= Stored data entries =
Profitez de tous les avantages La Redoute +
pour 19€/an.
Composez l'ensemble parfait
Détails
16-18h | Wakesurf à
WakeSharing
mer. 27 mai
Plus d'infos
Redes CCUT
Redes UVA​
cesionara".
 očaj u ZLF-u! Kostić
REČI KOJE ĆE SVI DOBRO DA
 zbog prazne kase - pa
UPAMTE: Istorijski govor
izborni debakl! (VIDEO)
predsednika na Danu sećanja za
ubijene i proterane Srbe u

==

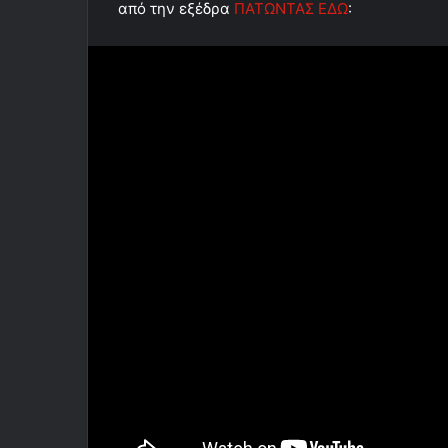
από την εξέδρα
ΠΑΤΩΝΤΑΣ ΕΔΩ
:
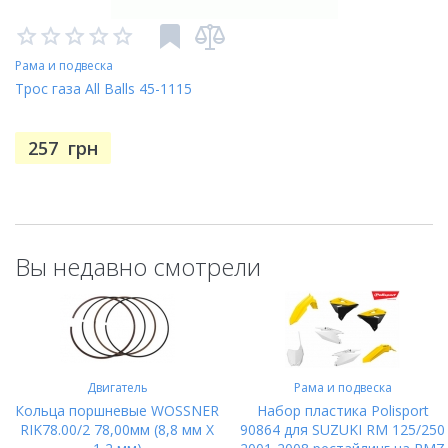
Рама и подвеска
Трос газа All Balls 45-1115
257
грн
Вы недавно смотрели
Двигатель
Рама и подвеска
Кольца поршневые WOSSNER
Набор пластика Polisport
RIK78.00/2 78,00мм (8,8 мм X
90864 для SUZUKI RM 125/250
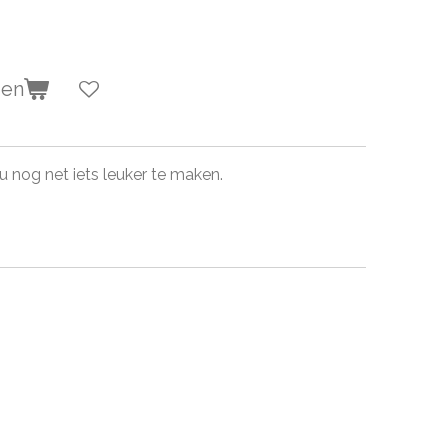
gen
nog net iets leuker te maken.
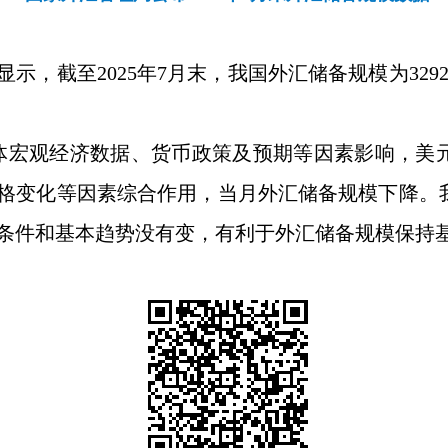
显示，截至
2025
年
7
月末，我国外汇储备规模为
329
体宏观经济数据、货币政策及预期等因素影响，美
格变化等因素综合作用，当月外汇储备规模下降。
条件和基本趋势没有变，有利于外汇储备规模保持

==

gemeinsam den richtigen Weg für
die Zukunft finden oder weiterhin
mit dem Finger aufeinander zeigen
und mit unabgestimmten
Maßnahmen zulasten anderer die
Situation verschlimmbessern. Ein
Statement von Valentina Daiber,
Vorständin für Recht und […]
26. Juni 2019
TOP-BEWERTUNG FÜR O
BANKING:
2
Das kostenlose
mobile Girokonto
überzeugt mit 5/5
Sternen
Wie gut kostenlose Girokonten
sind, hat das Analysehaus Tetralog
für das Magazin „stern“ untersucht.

= Exercise description =
Lines holding "kostenlose": copy each one from the records above.

= Answer space =
Das kostenlose
Wie gut kostenlose Girokonten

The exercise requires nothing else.